1. the power or ability to return to the original form, position, etc., after being bent, compressed, or stretched; elasticity.
2. ability to recover readily from illness, depression, adversity, or the like; buoyancy.

Wednesday, April 13, 2011

What’s better uncertainty or certain doom?

I ask because as people both male and female approach 30, their early thirties and their mid-thirties it seems in some way many of us start to do things so that we will have some certainty about our future. We don’t want it to be “too late” for whatever we think we are running out of time to do. So people tend to lock down mates, careers, homes, exercise routines, nutrition plans and everything at a rapidly increasing rate due to the proverbial pressure. And most times these are well thought out decisions. Then there are the other times.

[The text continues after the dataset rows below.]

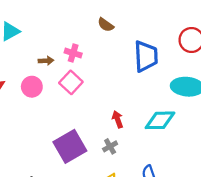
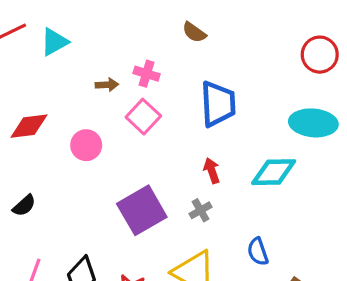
blue trapezoid: (146, 56) -> (218, 104), moved
pink circle: (32, 87) -> (86, 145), moved

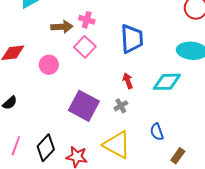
brown arrow: (107, 85) -> (62, 27), size x1.5
purple square: (142, 210) -> (84, 106), turned -32

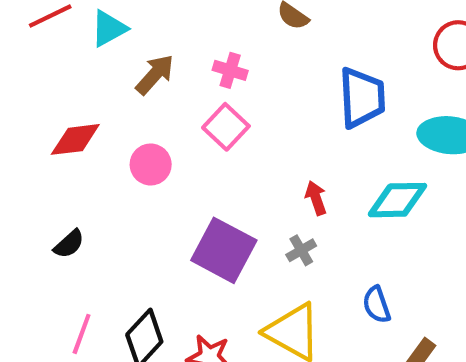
brown arrow: (62, 27) -> (155, 75), moved, turned -45
blue trapezoid: (132, 39) -> (362, 98), moved

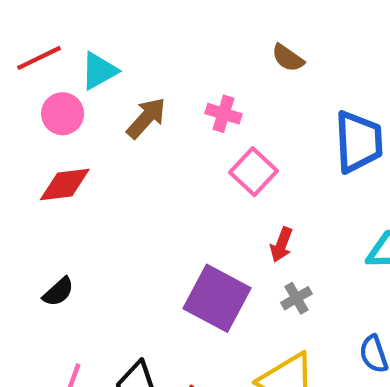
pink square: (226, 127) -> (254, 172), moved
pink circle: (151, 164) -> (63, 114), moved
red arrow: (316, 198) -> (281, 245), moved, turned -140

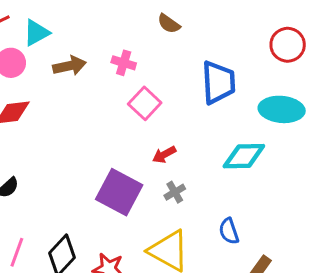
brown arrow: (146, 118) -> (70, 66), turned 36
red arrow: (281, 245) -> (164, 155), turned 40

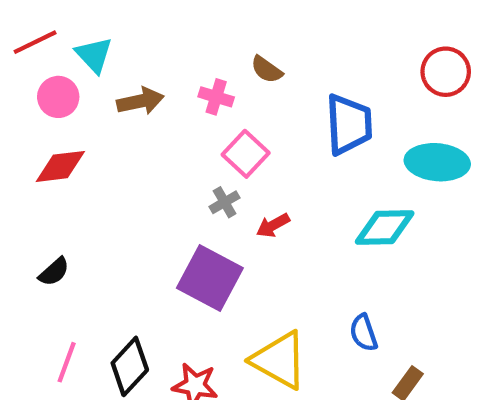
brown semicircle: (169, 24) -> (267, 70), moved
cyan triangle: (36, 33) -> (94, 55), turned -44
gray cross: (175, 192) -> (225, 202), moved

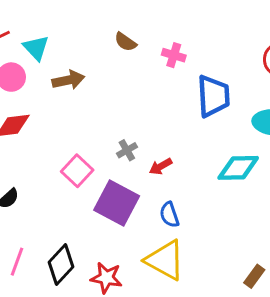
brown semicircle: (267, 70) -> (125, 42), moved
pink cross: (216, 97) -> (174, 55), moved
pink square: (246, 154) -> (77, 171), moved
blue semicircle: (364, 333) -> (169, 215), moved

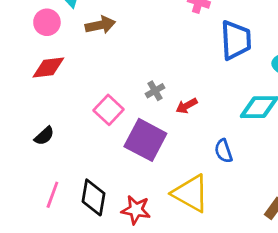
blue semicircle: (169, 215) -> (224, 151), moved
black diamond: (61, 265) -> (93, 197), turned -33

It made me wonder if some people would just rather be certain than uncertain. Regardless of what or who we signed up for whether it be an expensive gym membership that we won’t really use or spouses and potential kids that we don’t really want. Even if that certainty is that you will probably certainly be displeased. And the joke is that there is no real such thing as certainty. You can be certain you will have a home but you can’t be certain that the town you choose with the awesome school districts and close proximity to public transportation won’t be swallowed up by a ginourmous earthquake/tsunami tag team. You can be certain you have a career plan but you can’t be certain your field won’t be eliminated due to technological innovation like the people who used to own video stores or actually repair TVs and VCRs. You can be certain you got married but you can’t be certain that your spouse won’t join a cult that will lure him/her away from you and alter their current values and beliefs and then you are just living with a stranger who drinks all kinds of Kool Aid and stops eating chicken. Obviously I’m slightly exaggerating but I think you get my point. Implied certainty at what cost? Obviously no one can predict the future. But I guess we should try to make some educated hypothesis. They may not be too far off and maybe we can avoid some of the unpleasant surprises.

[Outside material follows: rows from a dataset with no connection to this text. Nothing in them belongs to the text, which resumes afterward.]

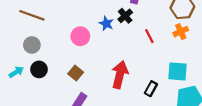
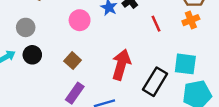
black rectangle: (151, 89) -> (155, 82), size x1.6

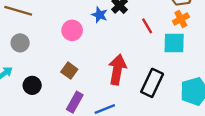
black circle: (32, 55) -> (32, 85), moved
cyan square: (185, 64) -> (174, 43), moved

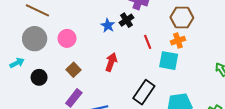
pink circle: (72, 30) -> (67, 38), moved
gray circle: (20, 43) -> (35, 39), size x1.5
red arrow: (117, 70) -> (111, 62), moved, size x0.7

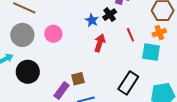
red arrow: (111, 62) -> (100, 43), moved
brown square: (74, 70) -> (78, 79), moved, turned 32
black circle: (39, 77) -> (28, 72), size x1.5

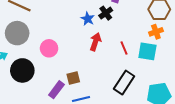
pink circle: (53, 34) -> (49, 48), moved
red line: (130, 35) -> (124, 48), moved

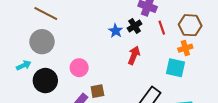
red arrow: (95, 42) -> (134, 55), moved
pink circle: (49, 48) -> (79, 68), moved
red line: (124, 48) -> (162, 28), moved

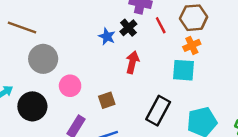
gray circle: (42, 42) -> (43, 59), moved
brown square: (97, 91) -> (107, 100), moved

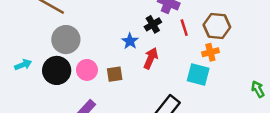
blue star: (107, 36) -> (130, 41), moved
brown square: (107, 100) -> (115, 74), moved
black circle: (32, 106) -> (57, 70), moved

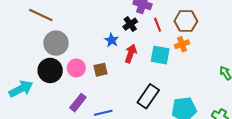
cyan arrow: (23, 65) -> (21, 89), moved, size x1.6
cyan square: (198, 75) -> (160, 55), moved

Either way our not so certain certainties come back to bite us, right on the ass while our pants are down and we aren’t looking because we were texting or planning our awesomely clear and certain futures.

Monday, April 11, 2011

Think Mean Thoughts

Recently I was watching a rerun of “The Sopranos”. It was the episode where Tony finds out his mother has passed away and he ends up confessing to his therapist that he not only felt relief that she was dead, but that he had wished that she would die. And he went on about how that makes him a horrible son. But if you have watched the Sopranos at all you know that Mama Soprano was no saint and I actually could understand why Tony would just want her out of his life for good. (She actually wished herself dead a lot too. “I wish the lord would take me now.”)

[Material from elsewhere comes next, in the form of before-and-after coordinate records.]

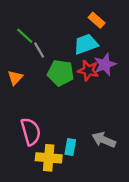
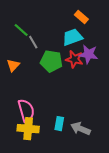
purple star: (105, 64) -> (88, 54), turned 30
gray arrow: (104, 140) -> (80, 129), moved
yellow cross: (49, 158) -> (28, 129), moved

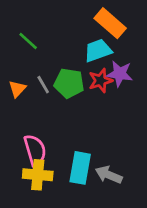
orange rectangle: (81, 17) -> (110, 23), size x1.6
gray line: (33, 42) -> (43, 85), moved
red star: (74, 59) -> (101, 81), turned -30
cyan rectangle: (59, 124) -> (80, 168), size x1.6

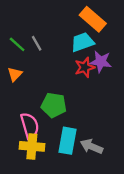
green line: (28, 41) -> (17, 44), moved
green pentagon: (69, 83) -> (54, 105), moved
gray line: (43, 85) -> (37, 43), moved

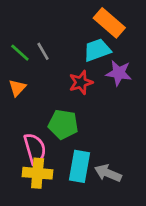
red star: (85, 67) -> (81, 82), moved

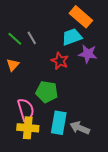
red star: (81, 82) -> (60, 61), turned -30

It reminded me of a conversation I was having with a friend where I wished some misfortune on someone and just couldn’t be bothered feeling bad about it. Maybe some of us do this kind of thing all the time but I have always been a “live and let live”, “the best revenge is living well” kind of person. But after an exercise of thinking about some of the people that have wronged me or just irritate me and thinking of all the negative things I could wish for them I realized I felt better. I did it with a friend, it was funny, it made me laugh and I felt lighter after just spewing the meanness that I never really allowed myself to think about. And after that I still know that I’m the same “live and let live”, “the best revenge is living well” kind of person. I am now concluding that wishing negative things for people you don’t like can be personally rewarding from time to time. Go ahead and try it. Does wishing bad on someone else mean bad things will happen to you? Does wishing well for others bring you lots of good things? I call bullshit. What proof do we have of any of this?

Back in the day Camron had a song called “Hate Music” that might help get you started. Some of the lyrics are

“I hope your girl get AIDS, your brother crash and dash Or your mother die, and your sister is a topless dancer No answer, glaucoma, and your pops got cancer”

 Oooph! That’s rough! You might wanna start a little lighter than that if you are new to this.